Mathematical Modelling of Cancer Cell Population Dynamics
Degree GrantorUniversity of Canterbury
Degree NameDoctor of Philosophy
Mathematical models, that depict the dynamics of a cancer cell population growing out of the human body (in vitro) in unconstrained microenvironment conditions, are considered in this thesis. Cancer cells in vitro grow and divide much faster than cancer cells in the human body, therefore, the effects of various cancer treatments applied to them can be identified much faster. These cell populations, when not exposed to any cancer treatment, exhibit exponential growth that we refer to as the balanced exponential growth (BEG) state. This observation has led to several effective methods of estimating parameters that thereafter are not required to be determined experimentally.
We present derivation of the age-structured model and its theoretical analysis of the existence of the solution. Furthermore, we have obtained the condition for BEG existence using the Perron-Frobenius theorem. A mathematical description of the cell-cycle control is shown for one-compartment and two-compartment populations, where a compartment refers to a cell population consisting of cells that exhibit similar kinetic properties. We have incorporated into our mathematical model the required growing/aging times in each phase of the cell cycle for the biological viability. Moreover, we have derived analytical formulae for vital parameters in cancer research, such as population doubling time, the average cell-cycle age, and the average removal age from all phases, which we argue is the average cell-cycle time of the population. An estimate of the average cell-cycle time is of a particular interest for biologists and clinicians, and for patient survival prognoses as it is considered that short cell-cycle times correlate with poor survival prognoses for patients.
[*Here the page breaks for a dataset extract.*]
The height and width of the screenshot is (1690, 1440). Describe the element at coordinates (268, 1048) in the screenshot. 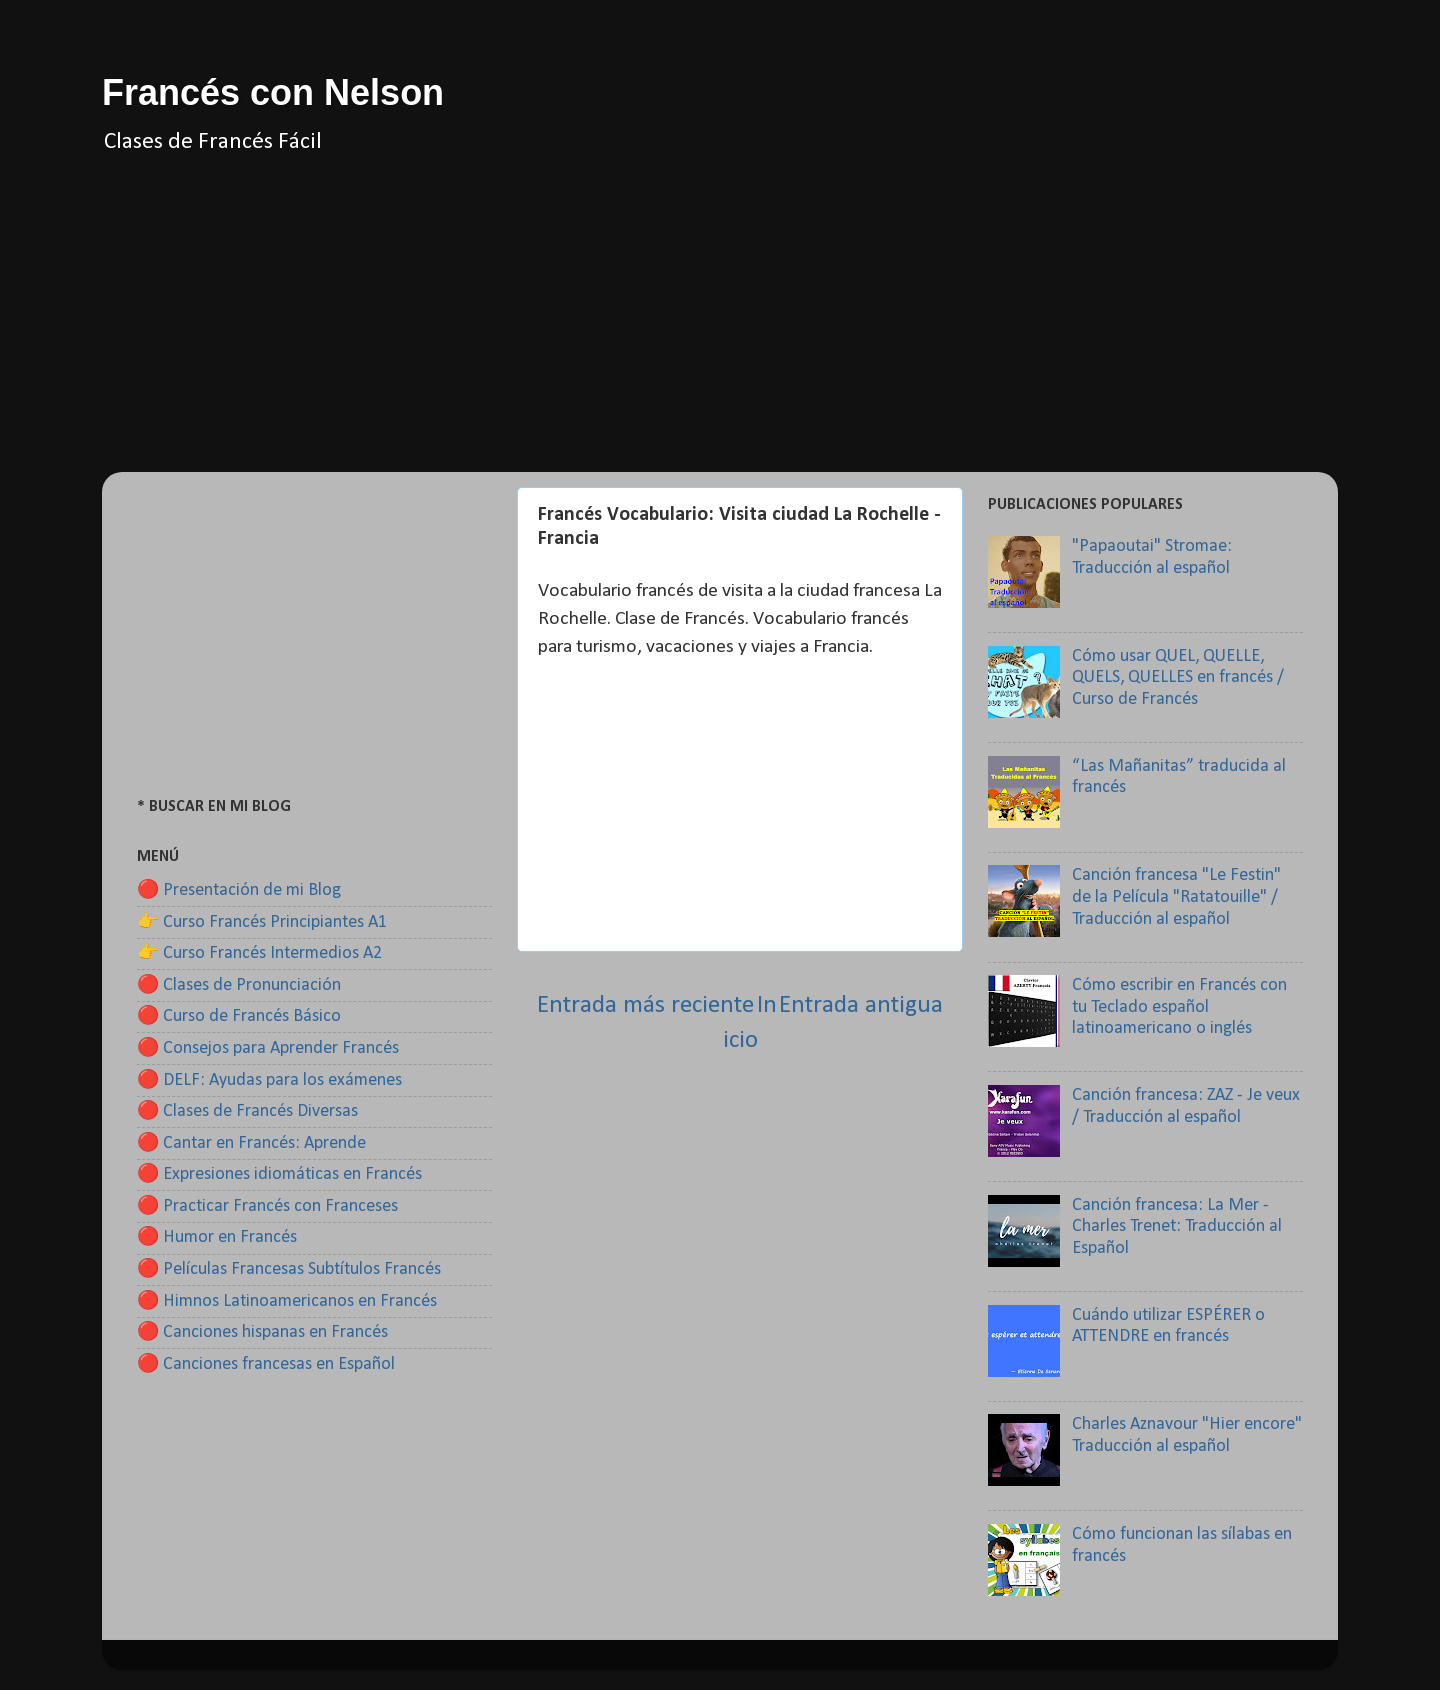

Applications of our mathematical model to experimental data have been shown. First, we have derived algebraic expressions to determine the population doubling time from single experimental observation as an alternative to empirically constructed growth curve. This result is applicable to various types of cancer cell lines. One option to extend this model would be to derive the cell cycle time from a single experimental measurement. Second, we have applied our mathematical model to interpret and derive dynamic-depicting parameters of five melanoma cell lines exposed to radiotherapy. The mathematical result suggests there are shortcomings in the experimental methods and provides an insight into the cancer cell population dynamics during post radiotherapy. Finally, a mathematical model depicting a theoretical cancer cell population that comprises two sub-populations with different kinetic properties is presented to describe the transition of a primary culture to a cell line cell population.